Darwin council insists that the new set of cameras in the Central Business District will not employ facial recognition until the technology is more carefully considered.
The 138 cameras were installed as part of the Switching On Darwin project, which also provides public wifi, new lighting, and traffic sensors. Although the cameras do have facial recognition hardware in them, the city does not plan to utilize it at this time.
However, council general manager Josh Sattler stated that although the city will not employ the technology, “requests coming from a state or federal agency” will “need to be complied with.”
Install first, question later
Of the 81 grants offered by Australia’s Smart Cities and Suburbs program, only the Darwin proposal included funding for facial recognition technology. The Darwin council’s addition of the technology was done without public consultation.

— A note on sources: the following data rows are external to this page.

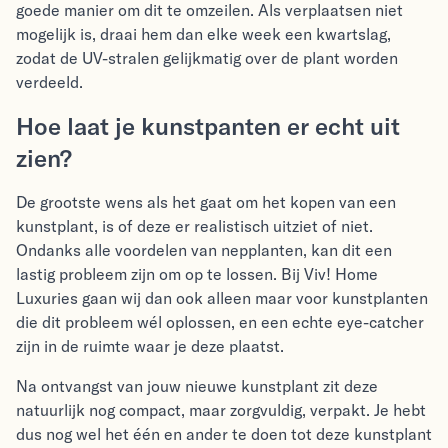
goede manier om dit te omzeilen. Als verplaatsen niet
mogelijk is, draai hem dan elke week een kwartslag,
zodat de UV-stralen gelijkmatig over de plant worden
verdeeld.
Hoe laat je kunstpanten er echt uit
zien?
De grootste wens als het gaat om het kopen van een
kunstplant, is of deze er realistisch uitziet of niet.
Ondanks alle voordelen van nepplanten, kan dit een
lastig probleem zijn om op te lossen. Bij Viv! Home
Luxuries gaan wij dan ook alleen maar voor kunstplanten
die dit probleem wél oplossen, en een echte eye-catcher
zijn in de ruimte waar je deze plaatst.
Na ontvangst van jouw nieuwe kunstplant zit deze
natuurlijk nog compact, maar zorgvuldig, verpakt. Je hebt
dus nog wel het één en ander te doen tot deze kunstplant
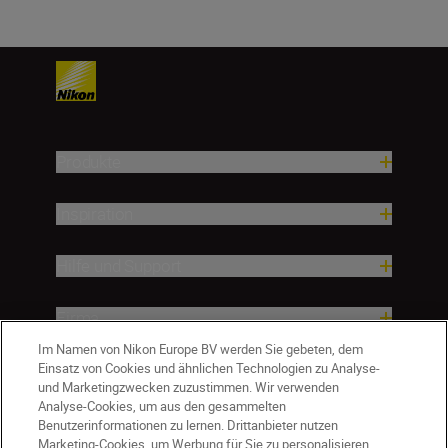
Produkte
Inspiration
Hilfe und Support
Firma
Im Namen von Nikon Europe BV werden Sie gebeten, dem
Einsatz von Cookies und ähnlichen Technologien zu Analyse-
und Marketingzwecken zuzustimmen. Wir verwenden
Analyse-Cookies, um aus den gesammelten
Benutzerinformationen zu lernen. Drittanbieter nutzen
Marketing-Cookies, um Werbung für Sie zu personalisieren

An estimated six month study by an outside consultant agency began in August.
Concerns with facial recognition
Many question the council’s decision to include a technology that will supposedly not be employed. Julia Powles, researcher and associate professor at the University of Western Australia, questions “the real reason why [the technologies] were sought in the first place”, adding “it’s like buying a supercomputer and then saying you’re just going to surf the web and check emails.”
Security of camera feeds also stands out as a major concern. Elise Thomas from the International Cyber Policy Centre, offered a warning along these lines:
“The ways in which a lot of these projects are being implemented at the level of local councils, particularly from a cyber-security perspective, those councils may not necessarily have the resources to ensure that their systems are secure”
Internet connected devices are notoriously vulnerable to security breaches. Any gateway into a network-connected device can open doors to the entire network. Depending on the type of access provided, compromised devices can be mined for data, or even remotely controlled by outside parties.